The Strategically Critical Cyber Airman

Chief Master Sgt. Linus Jordan, Air Force Space Command, command chief, discusses the role of Airmen as a strategically critical professional Cyber force for the nation during a panel discussion at Cyber 3.1 in Colorado Springs, April 8, 2013. (Air Force photo by Duncan Wood )

Chief Master Sgt. Linus Jordan, Air Force Space Command, command chief, discusses the role of airmen as a strategically critical professional Cyber force for the nation during a panel discussion at Cyber 3.1 in Colorado Springs. (Air Force photo by Duncan Wood )

Cyber airman development became the focus of discussion at Cyber 1.3 in Colorado Springs as Chief Master Sgt. Linus Jordan, command chief, Air Force Space Command, addressed space and cyber industry leaders at the conference prior to official opening of the 29th National Space Symposium.

Jordan, and a civilian aerospace leader, were participants in a moderated panel discussion that encouraged audience participation via e-mail.

The interactive forum quickly moved through topics including youth interest in an evolving cyber culture, common talent pool recruitment considerations, challenges of long-term development of a professional cyber force, and the critical roles of cyber-trained airmen.

Jordan invested in developing cyber airmen, both as command chief for the Air Force major command, and as a father of an airman in the cyber operations career field.

He challenged common assumptions that people fall into only the popular categories of digital native or digital immigrant.  Jordan offered a third category: the digitally disadvantaged.

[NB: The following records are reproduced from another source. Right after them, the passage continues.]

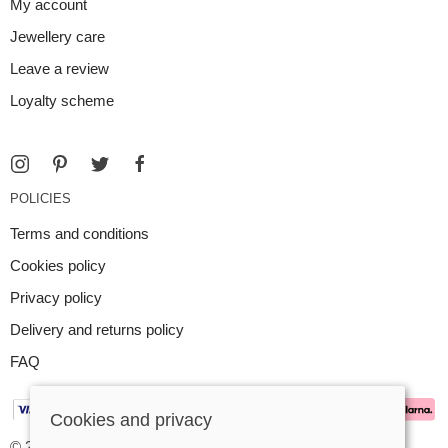
My account
Jewellery care
Leave a review
Loyalty scheme
POLICIES
Terms and conditions
Cookies policy
Privacy policy
Delivery and returns policy
FAQ
Cookies and privacy
© 2026 Argent Contemporary Jewellery Ltd |
Site map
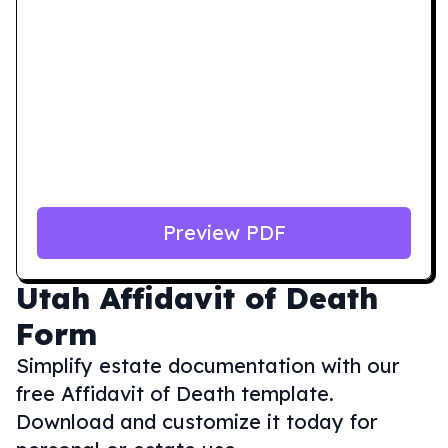
Preview PDF
Utah
Affidavit of Death
Form
Simplify estate documentation with our
free Affidavit of Death template.
Download and customize it today for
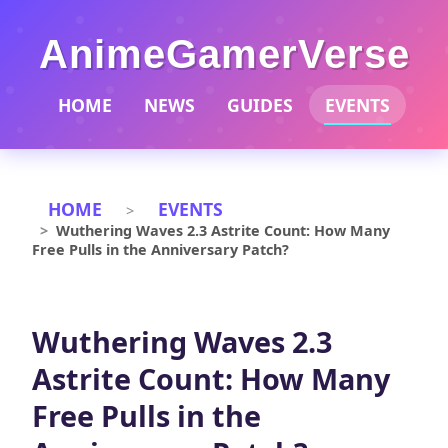
AnimeGamerVerse
HOME
NEWS
GUIDES
EVENTS
HOME
EVENTS
Wuthering Waves 2.3 Astrite Count: How Many
Free Pulls in the Anniversary Patch?
Wuthering Waves 2.3
Astrite Count: How Many
Free Pulls in the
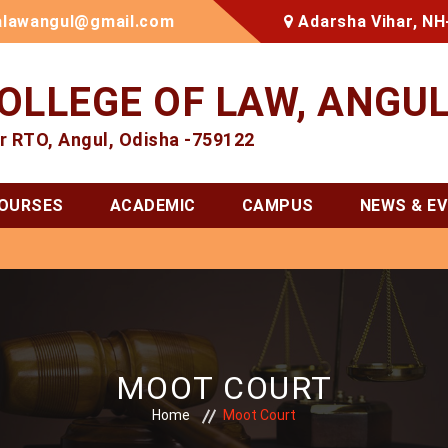
alawangul@gmail.com
Adarsha Vihar, NH
OLLEGE OF LAW, ANGU
r RTO, Angul, Odisha -759122
OURSES
ACADEMIC
CAMPUS
NEWS & E
MOOT COURT
Home
Moot Court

“There are demographics in our country where young people, or people of any age, may not have had the opportunity – educationally or economically – to be exposed to technology…to have the opportunity to use and leverage technology.”

“Just because someone was born into an era, doesn’t mean they experienced what that era was all about, “said Jordan.

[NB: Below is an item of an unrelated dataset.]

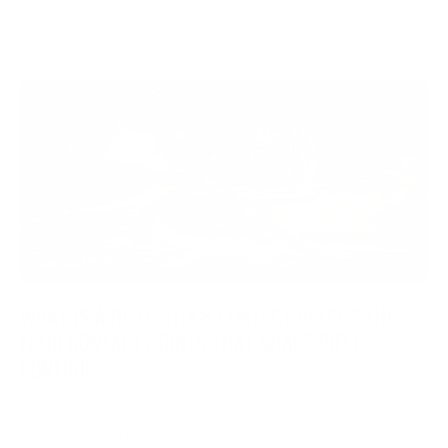
WHAT IS A RIFLE STOCK CONTACT PATCH? THE
FOUR CONTACT POINTS THAT SHAPE RIFLE
CONTROL
A rifle stock contact patch is where the shooter meets the rifle.
Learn how grip, cheek weld, fore-end support, and shoulder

Before cyber professionals, airmen or civilians, can be recruited and developed, young people must be aware of, interested in and somewhat familiar with the cyber culture. Chief Jordan emphasized the need for a national focus on Science, Technology, Engineering and Mathematics, citing Air Force support of the annual CyberPatriot competition as an example of a positive experience in STEM areas.

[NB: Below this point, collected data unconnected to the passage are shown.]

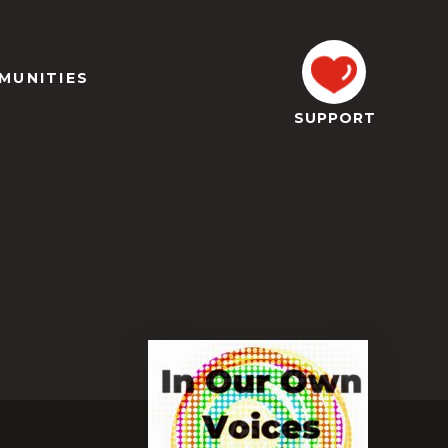
MUNITIES
SUPPORT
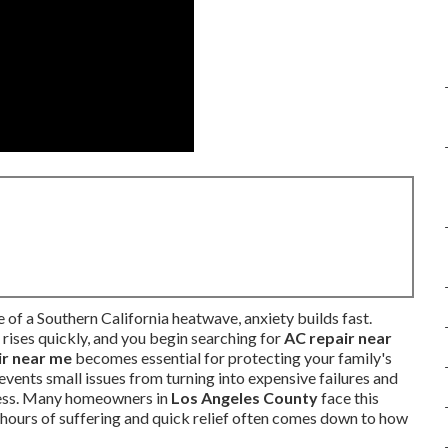
of a Southern California heatwave, anxiety builds fast.
rises quickly, and you begin searching for
AC repair near
ir near me
becomes essential for protecting your family's
vents small issues from turning into expensive failures and
tress. Many homeowners in
Los Angeles County
face this
hours of suffering and quick relief often comes down to how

CyberPatriot is a national high school cyber defense competition designed to inspire high school students to aspire to STEM degrees and cybersecurity careers.

“There is goodness in that type of program (CyberPatriot) for those young Americans, whether they join our team or not, because it exposes them to what the opportunities of the future may be,” Chief Jordan said. “More importantly, it reinforces just how critically important STEM is to them as individuals and to us as a nation.”

The panelists took questions during the session and one participant asked, “If the demands of the cyber domain are so different compared to traditional military domains, does application of traditional military standards still make sense?”

Jordan was quick to respond.

Airmen are airmen first. Just like soldiers, Marines, sailors, they are military professionals first, regardless of their technical discipline and expertise — especially in an environment as complex as cyber is for us today. We have to have professionals who are trained to a common level of discipline, standards, understanding and behavior before we can entrust them with the responsibilities and authorities that we do, in an environment as dynamic and complex as cyber,” said Jordan.

“The last thing you want is someone who does not have that standard grounding to operate autonomously in that mission area. It can very quickly have national security-level implications. Given our current workforce, we entrust our most junior enlisted airmen and our most junior company grade officers with some pretty significant responsibilities in this mission area,” said Jordan.

“Without that fundamental thread of training, discipline, and standards that runs through every airman, we set ourselves up for failure. Cyber is one of those areas that changes too quickly, is too important and too pervasive to take chances with.”

Jordan concluded by discussing the role of cyber airmen deployed to the combatant commands.

These Americans are warriors. Though they may typically serve in an operations center, or some other obscure location, at the end of the day, they are as prone to deploy into harm’s way to support national security as anyone else,” said Jordan. “As the combatant commands around the world continue to learn what cyber warriors bring to the fight, we see more and more requests for forces placing cyber airmen ‘boots on ground’ to support combatant commanders. When we talk about cyber and space warriors, we cannot allow ourselves to think that these are airmen ‘removed from the fight’. Regardless of where they sit, more important than anything, are the capabilities that these professionals bring to bear in execution of national security.”